This exercise calls for copying every line below that holds the word "באוקטובר".

> _Extracted page text data_
[Start of Attachment]

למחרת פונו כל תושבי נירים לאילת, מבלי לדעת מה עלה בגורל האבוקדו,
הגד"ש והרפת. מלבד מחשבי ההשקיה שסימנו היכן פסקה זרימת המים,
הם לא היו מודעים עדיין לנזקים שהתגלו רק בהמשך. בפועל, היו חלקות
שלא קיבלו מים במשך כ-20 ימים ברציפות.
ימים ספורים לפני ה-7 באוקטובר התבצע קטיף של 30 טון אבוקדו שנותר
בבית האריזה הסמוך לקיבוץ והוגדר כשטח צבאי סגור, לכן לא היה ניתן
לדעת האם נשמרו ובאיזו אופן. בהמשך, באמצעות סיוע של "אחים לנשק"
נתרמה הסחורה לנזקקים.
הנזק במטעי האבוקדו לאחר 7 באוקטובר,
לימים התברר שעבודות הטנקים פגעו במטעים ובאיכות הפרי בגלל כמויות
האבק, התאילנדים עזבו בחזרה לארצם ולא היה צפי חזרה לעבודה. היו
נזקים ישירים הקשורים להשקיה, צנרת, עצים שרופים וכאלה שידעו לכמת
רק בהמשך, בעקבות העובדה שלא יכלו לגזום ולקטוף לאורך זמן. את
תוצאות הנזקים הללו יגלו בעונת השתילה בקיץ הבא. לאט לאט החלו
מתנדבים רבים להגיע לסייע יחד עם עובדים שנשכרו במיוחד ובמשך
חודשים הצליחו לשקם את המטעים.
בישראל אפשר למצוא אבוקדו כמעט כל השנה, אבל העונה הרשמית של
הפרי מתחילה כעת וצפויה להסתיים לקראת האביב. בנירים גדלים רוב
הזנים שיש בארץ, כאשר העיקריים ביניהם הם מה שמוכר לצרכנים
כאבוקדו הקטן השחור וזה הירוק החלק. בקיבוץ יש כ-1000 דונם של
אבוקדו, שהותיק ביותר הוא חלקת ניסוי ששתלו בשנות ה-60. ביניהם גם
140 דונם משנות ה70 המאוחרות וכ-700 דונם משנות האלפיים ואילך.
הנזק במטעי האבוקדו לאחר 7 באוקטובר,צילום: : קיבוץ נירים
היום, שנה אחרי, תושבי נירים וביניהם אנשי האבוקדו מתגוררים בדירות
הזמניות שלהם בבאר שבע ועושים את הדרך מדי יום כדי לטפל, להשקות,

[End of Attachment]
[Start of Attachment]

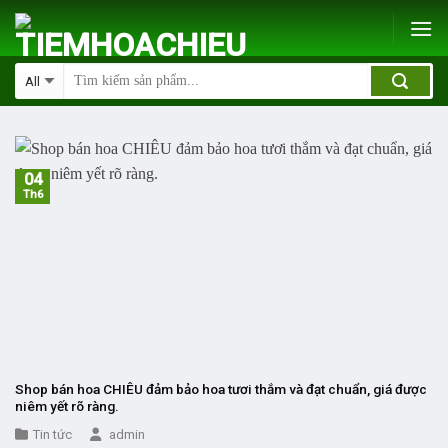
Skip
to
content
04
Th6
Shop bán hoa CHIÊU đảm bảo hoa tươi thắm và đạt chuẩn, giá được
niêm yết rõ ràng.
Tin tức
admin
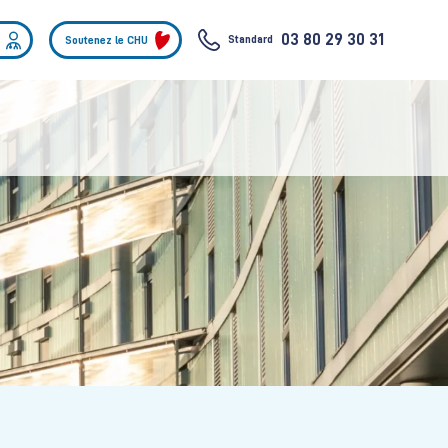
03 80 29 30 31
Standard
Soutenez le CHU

[End of Attachment]

> _EXPECTED ANSWER_
ימים ספורים לפני ה-7 באוקטובר התבצע קטיף של 30 טון אבוקדו שנותר
הנזק במטעי האבוקדו לאחר 7 באוקטובר,
הנזק במטעי האבוקדו לאחר 7 באוקטובר,צילום: : קיבוץ נירים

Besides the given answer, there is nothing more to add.